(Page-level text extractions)
▼

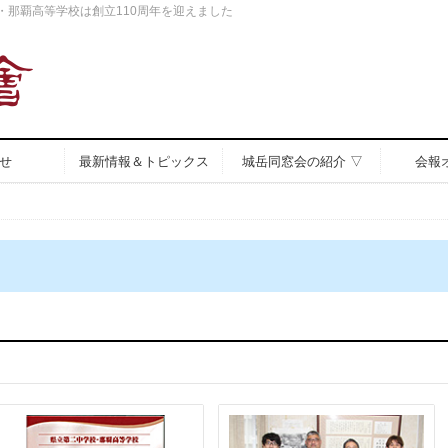
中・那覇高等学校は創立110周年を迎えました
せ
最新情報＆トピックス
城岳同窓会の紹介 ▽
会報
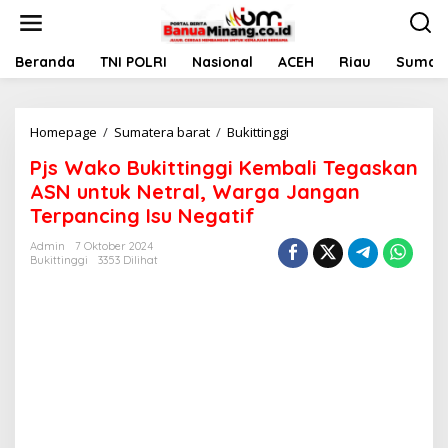
L
e
w
a
Beranda
TNI POLRI
Nasional
ACEH
Riau
Sumate
t
i
k
Homepage
/
Sumatera barat
/
Bukittinggi
P
e
j
k
Pjs Wako Bukittinggi Kembali Tegaskan
s
o
W
n
ASN untuk Netral, Warga Jangan
a
t
Terpancing Isu Negatif
k
e
o
n
Admin
7 Oktober 2024
B
Bukittinggi
3353 Dilihat
u
k
i
t
t
i
n
g
g
i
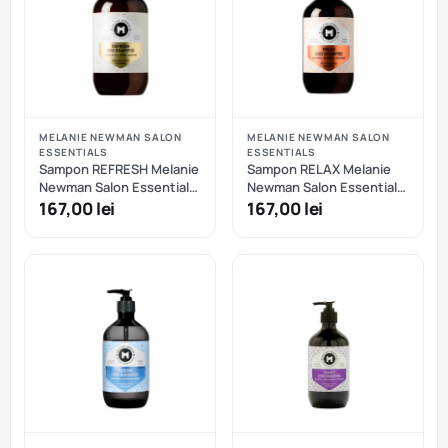
MELANIE NEWMAN SALON
MELANIE NEWMAN SALON
ESSENTIALS
ESSENTIALS
Sampon REFRESH Melanie
Sampon RELAX Melanie
Newman Salon Essentials
Newman Salon Essentials
- 500 ml
- 500 ml
167,00 lei
167,00 lei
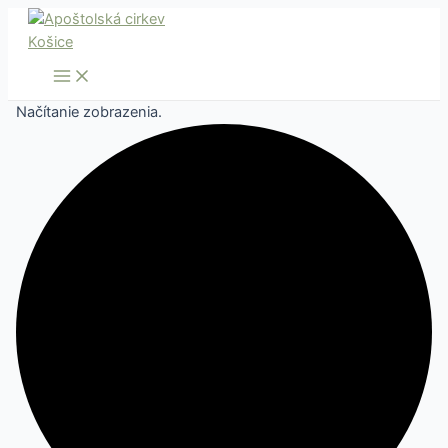
Main
Preskočiť
Menu
na
obsah
Načítanie zobrazenia.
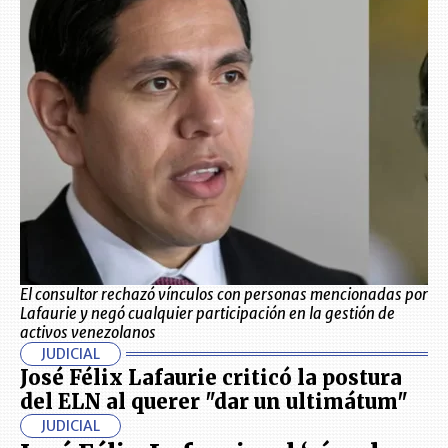
El consultor rechazó vínculos con personas mencionadas por
Lafaurie y negó cualquier participación en la gestión de
activos venezolanos
JUDICIAL
José Félix Lafaurie criticó la postura
del ELN al querer "dar un ultimátum"
JUDICIAL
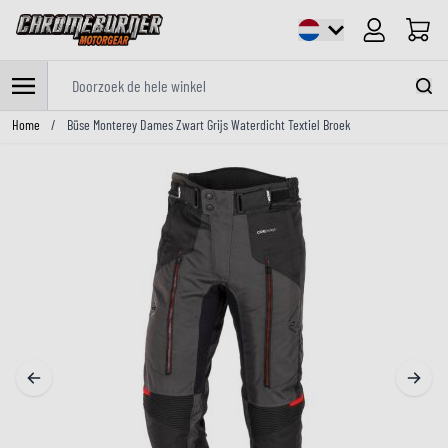
Cart
Doorzoek de hele winkel
Ga naar de inhoud
Home
/
Büse Monterey Dames Zwart Grijs Waterdicht Textiel Broek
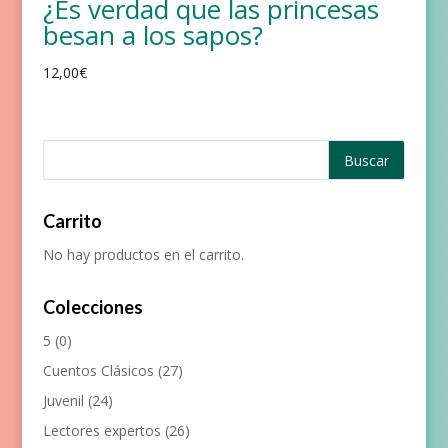
¿Es verdad que las princesas
besan a los sapos?
12,00
€
Carrito
No hay productos en el carrito.
Colecciones
5
(0)
Cuentos Clásicos
(27)
Juvenil
(24)
Lectores expertos
(26)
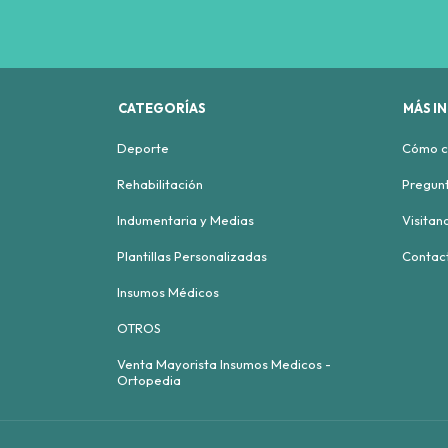
CATEGORÍAS
MÁS I
Deporte
Cómo c
Rehabilitación
Pregunt
Indumentaria y Medias
Visitan
Plantillas Personalizadas
Contac
Insumos Médicos
OTROS
Venta Mayorista Insumos Medicos -
Ortopedia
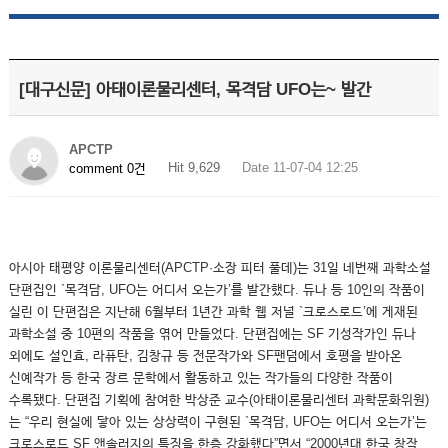
[대구신문] 아태이론물리센터, 목격담 UFO는~ 발간
APCTP
Hit 9,629
Date 11-07-04 12:25
comment 0건
아시아 태평양 이론물리센터(APCTP·소장 피터 풀데)는 31일 네번째 과학소설
단편집인 `목격담, UFO는 어디서 오는가’를 발간했다. 듀나 등 10인의 작품이
실린 이 단편집은 지난해 6월부터 1년간 과학 웹 저널 `크로스로드’에 게재된
과학소설 중 10편의 작품을 엮어 만들었다. 단편집에는 SF 기성작가인 듀나
외에도 설인효, 라퓨탄, 김창규 등 전문작가와 SF팬덤에서 호평을 받아온
신예작가 등 한국 장르 문학에서 활동하고 있는 작가들의 다양한 작품이
수록됐다. 단편집 기획에 참여한 박상준 교수(아태이론물리센터 과학문화위원)
는 “우리 현실에 닿아 있는 상상력이 구현된 `목격담, UFO는 어디서 오는가’는
크로스로드 SF 앤솔러지의 특징을 한층 강화했다”면서 “2000년대 한국 창작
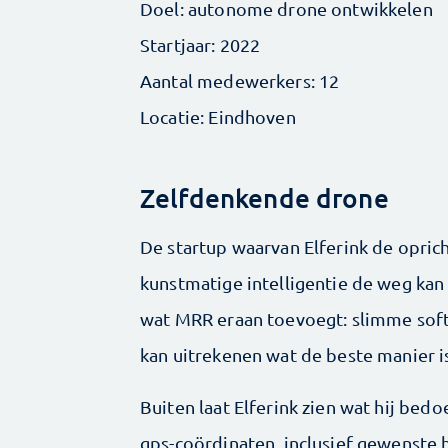
Doel: autonome drone ontwikkelen
Startjaar: 2022
Aantal medewerkers: 12
Locatie: Eindhoven
Zelfdenkende drone
De startup waarvan Elferink de oprich
kunstmatige intelligentie de weg kan v
wat MRR eraan toevoegt: slimme sof
kan uitrekenen wat de beste manier i
Buiten laat Elferink zien wat hij bed
gps-coördinaten, inclusief gewenste 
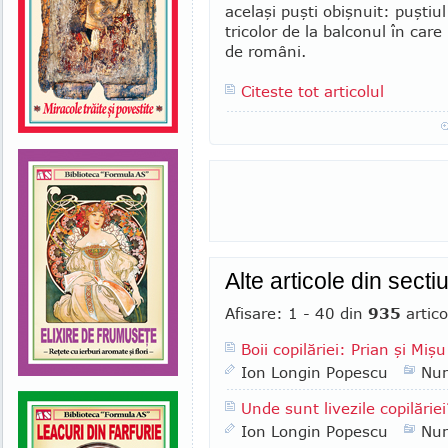
acelaşi puşti obişnuit: puştiul
tricolor de la balconul în care
de români.
Citeste tot articolul
Alte articole din sect
Afisare: 1 - 40 din
935
artico
Boii copilăriei: Prian şi Mişu
Ion Longin Popescu
Nu
Unde sunt livezile copilăriei
Ion Longin Popescu
Nu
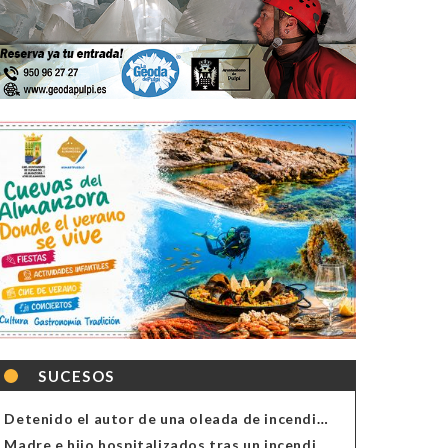
SUCESOS
Detenido el autor de una oleada de incendios de contenedores en Almería
Madre e hijo hospitalizados tras un incendio en la cocina de una vivienda en Almería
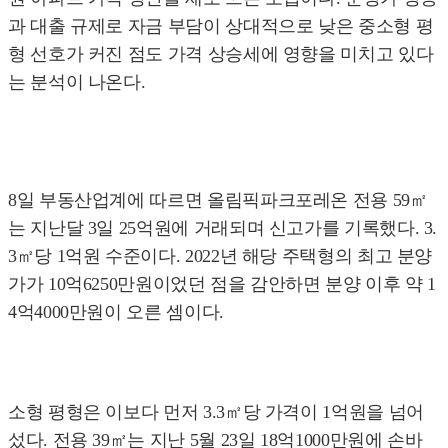
과 대출 규제로 자금 부담이 상대적으로 낮은 중소형 평
형 선호가 커진 점도 가격 상승세에 영향을 미치고 있다
는 분석이 나온다.
8일 부동산업계에 따르면 올림픽파크포레온 전용 59㎡
는 지난달 3일 25억원에 거래되며 신고가를 기록했다. 3.
3㎡당 1억원 수준이다. 2022년 해당 주택형의 최고 분양
가가 10억6250만원이었던 점을 감안하면 분양 이후 약 1
4억4000만원이 오른 셈이다.
소형 평형은 이보다 먼저 3.3㎡당 가격이 1억원을 넘어
섰다. 전용 39㎡는 지난 5월 23일 18억1000만원에 손바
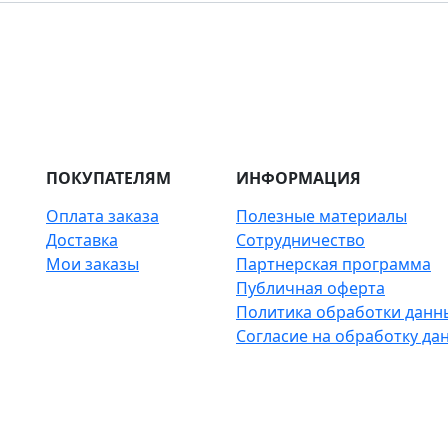
ПОКУПАТЕЛЯМ
ИНФОРМАЦИЯ
Оплата заказа
Полезные материалы
Доставка
Сотрудничество
Мои заказы
Партнерская программа
Публичная оферта
Политика обработки данн
Согласие на обработку да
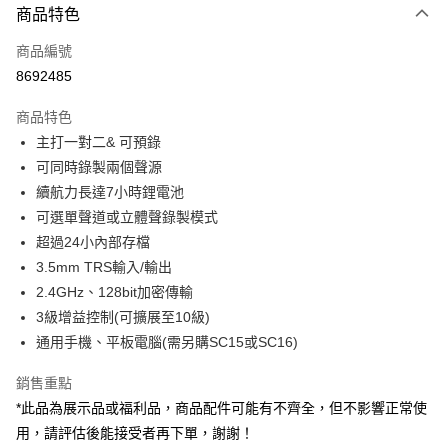
商品特色
信用卡一次付款
商品編號
信用卡分期付款
8692485
3 期 0 利率 每期
NT$2,800
21家銀行
商品特色
6 期 0 利率 每期
NT$1,400
21家銀行
合作金庫商業銀行
第一商業銀行
主打一對二& 可預錄
華南商業銀行
彰化商業銀行
12 期 0 利率 每期
NT$700
21家銀行
合作金庫商業銀行
第一商業銀行
可同時錄製兩個聲源
上海商業儲蓄銀行
台北富邦商業銀行
華南商業銀行
彰化商業銀行
合作金庫商業銀行
第一商業銀行
超商取貨付款
國泰世華商業銀行
兆豐國際商業銀行
續航力長達7小時鋰電池
上海商業儲蓄銀行
台北富邦商業銀行
華南商業銀行
彰化商業銀行
臺灣中小企業銀行
台中商業銀行
可選單聲道或立體聲錄製模式
國泰世華商業銀行
兆豐國際商業銀行
LINE Pay
上海商業儲蓄銀行
台北富邦商業銀行
匯豐（台灣）商業銀行
華泰商業銀行
臺灣中小企業銀行
台中商業銀行
超過24小內部存檔
國泰世華商業銀行
兆豐國際商業銀行
聯邦商業銀行
遠東國際商業銀行
匯豐（台灣）商業銀行
華泰商業銀行
Apple Pay
3.5mm TRS輸入/輸出
臺灣中小企業銀行
台中商業銀行
元大商業銀行
永豐商業銀行
聯邦商業銀行
遠東國際商業銀行
匯豐（台灣）商業銀行
華泰商業銀行
2.4GHz、128bit加密傳輸
玉山商業銀行
星展（台灣）商業銀行
街口支付
元大商業銀行
永豐商業銀行
聯邦商業銀行
遠東國際商業銀行
3級增益控制(可擴展至10級)
台新國際商業銀行
中國信託商業銀行
玉山商業銀行
星展（台灣）商業銀行
元大商業銀行
永豐商業銀行
台灣樂天信用卡公司
悠遊付
通用手機、平板電腦(需另購SC15或SC16)
台新國際商業銀行
中國信託商業銀行
玉山商業銀行
星展（台灣）商業銀行
台灣樂天信用卡公司
台新國際商業銀行
中國信託商業銀行
Google Pay
銷售重點
台灣樂天信用卡公司
*此品為展示品或福利品，商品配件可能有不齊全，但不影響正常使
全支付
用，請評估後能接受者再下單，謝謝！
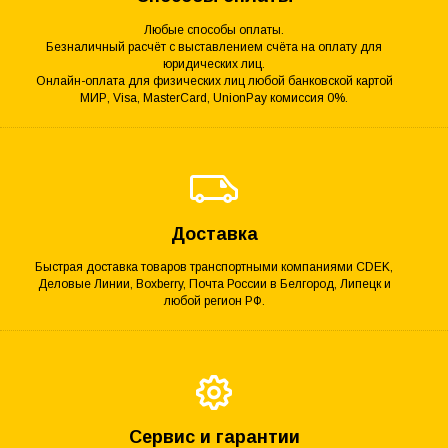
Любые способы оплаты.
Безналичный расчёт с выставлением счёта на оплату для
юридических лиц.
Онлайн-оплата для физических лиц любой банковской картой
МИР, Visa, MasterCard, UnionPay комиссия 0%.
Доставка
Быстрая доставка товаров транспортными компаниями CDEK,
Деловые Линии, Boxberry, Почта России в Белгород, Липецк и
любой регион РФ.
Сервис и гарантии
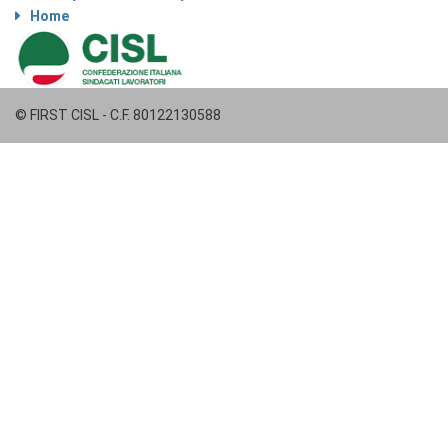
Home
© FIRST CISL - C.F. 80122130588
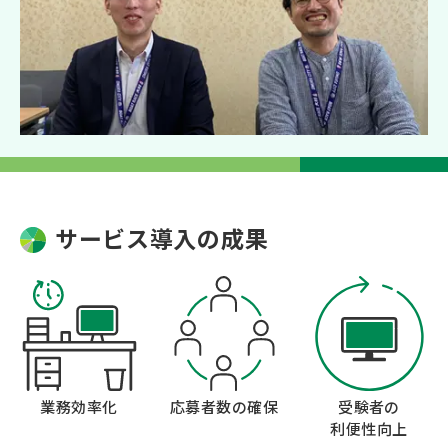
サービス導入の成果
業務効率化
応募者数の確保
受験者の
利便性向上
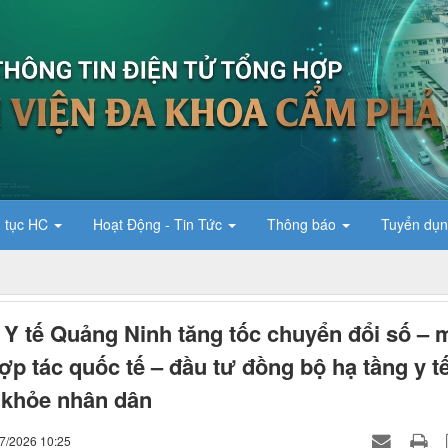
 tục HC
Hoạt Động - Tin Tức
Thông báo
Tuyển dụ
Y tế Quảng Ninh tăng tốc chuyển đổi số – 
ợp tác quốc tế – đầu tư đồng bộ hạ tầng y t
 khỏe nhân dân
07/2026 10:25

▲

### The task
Lines with "Almería" in them are what the answer must contain; copy each from the records above.

### Answer to the exercise
Detenido el autor de una oleada de incendios de contenedores en Almería
Madre e hijo hospitalizados tras un incendio en la cocina de una vivienda en Almería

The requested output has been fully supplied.